Rust futures

Rust futures

innocentzero

2026-06-15

#rust #async #concurrency | Status: Ongoing

A bit on how rust futures work, and how it all pans out in the end.

How Rust futures work

Different types of concurrencies

From Callbacks to Promises

Simplifies the callback based approach. Instead of this:

setTimer(200, () => {
  setTimer(100, () => {
    setTimer(50, () => {
      console.log("I'm the last one");
    });
  });
});

we write this:

function timer(ms) {
    return new Promise((resolve) => setTimeout(resolve, ms));
}

timer(200)
.then(() => timer(100))
.then(() => timer(50))
.then(() => console.log("I'm the last one"));

A promise returns a state machine which can be in one of the three states: pending, fulfilled and rejected.

Now the same in await syntax looks like this:

async function run() {
    await timer(200);
    await timer(100);
    await timer(50);
    console.log("I'm the last one");
}

Each await is a yield point where it gives over control to the scheduler.

A future in rust - polling

A future in rust represents a pending operation. It has three phases:

A mental model of an async runtime

This is not a necessity. So keep it in mind that there is no requirement for runtimes to adhere to this model. But this mode of thinking helps.

There are the three parts we mentioned above, the reactor, executor, and futures. They work using an object called the Waker. This waker is the one responsible for telling the executor that a certain future is ready to run.

The await points act as yield points for the runtime, and the runtime determines how it can handle them.

Generators - stackless coroutines

This is the basis of async await syntax in Rust. The largest benefit is the fact that it allows for borrowing across await points, which the promise and callback framework didn't. These are implemented in Rust as state machines.

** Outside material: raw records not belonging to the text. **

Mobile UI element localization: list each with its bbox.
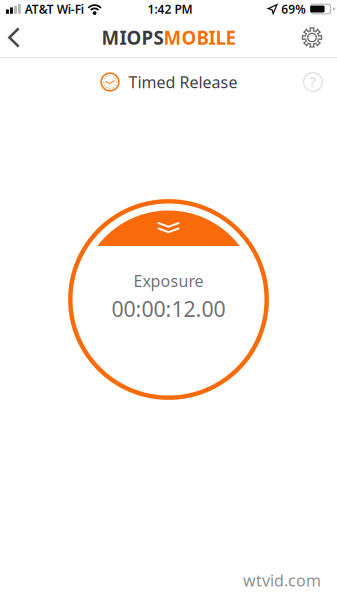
- button[interactable]: Timed Release: [92, 58, 246, 106]
- staticText: MOBILE: [164, 25, 236, 50]
- staticText: MIOPS: [102, 25, 164, 50]
- staticText: 00:00:12.00: [112, 294, 226, 323]
- button[interactable]: Settings: [290, 18, 334, 57]
- staticText: 69%: [281, 1, 306, 17]
- staticText: Exposure: [134, 270, 204, 291]
- button[interactable]: Back: [0, 18, 28, 57]
- staticText: 1:42 PM: [148, 1, 192, 17]
- staticText: ?: [310, 72, 316, 92]
- staticText: Timed Release: [128, 71, 238, 93]
- button[interactable]: Help: [291, 58, 335, 106]
- staticText: wtvid.com: [243, 570, 321, 591]
- staticText: AT&T Wi-Fi: [25, 1, 84, 17]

Futures are equivalent to generators. This section gives a motivation behind pinning memory. We'll show manual invocations of polling (in this case it's called yielding) and what's returned for each poll. Suppose we have the following:

let A = move || {
    let s = String::from("foo");
    let borrowed = &s;
    yield borrowed.len();
    println!("{borrowed}");
};

This will be divided into executable chunks for the executor to poll. In this case, the chunks would be start, yield1 and fin. They also represent the state of the generator.

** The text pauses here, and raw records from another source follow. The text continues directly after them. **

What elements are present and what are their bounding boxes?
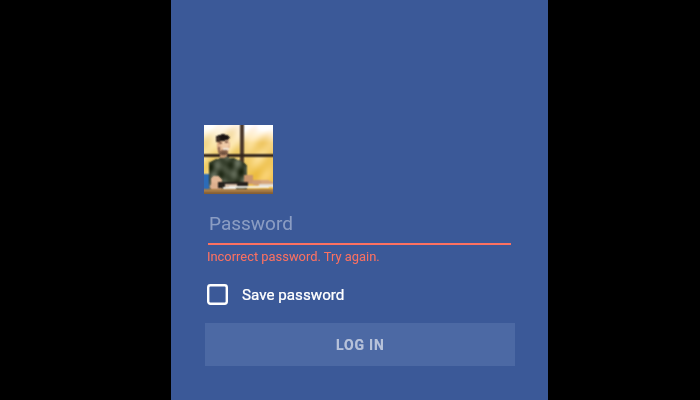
button[interactable]: Password xyxy=(207,208,510,244)
staticText: Incorrect password. Try again. xyxy=(207,249,380,264)
staticText: LOG IN xyxy=(336,337,385,353)
staticText: Save password xyxy=(242,286,345,304)
button[interactable]: Save password xyxy=(205,279,385,310)
staticText: Password xyxy=(209,212,293,234)
button[interactable]: LOG IN xyxy=(205,323,515,366)
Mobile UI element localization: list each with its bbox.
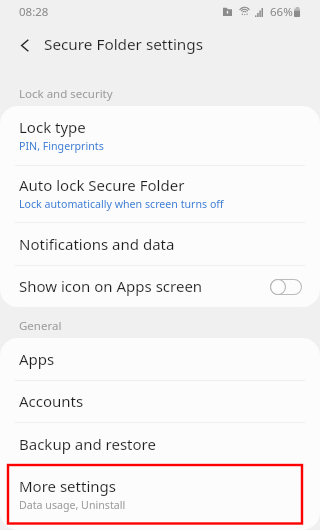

When we poll on start, we create the string s and then the borrow, but we need to store them somewhere. So the generator state yield1 stores them as they're needed for the next chunk of invocation. The lifetime would be tied to the object itself, so it's self-referential. Now whenever we poll, we basically check the state, call the corresponding computation, and then change the state of self to reflect the upcoming computation. Since we're holding references to ourselves, we can't really change the location in memory. That's where the problem lies, and the Pin mechanism solves exactly that.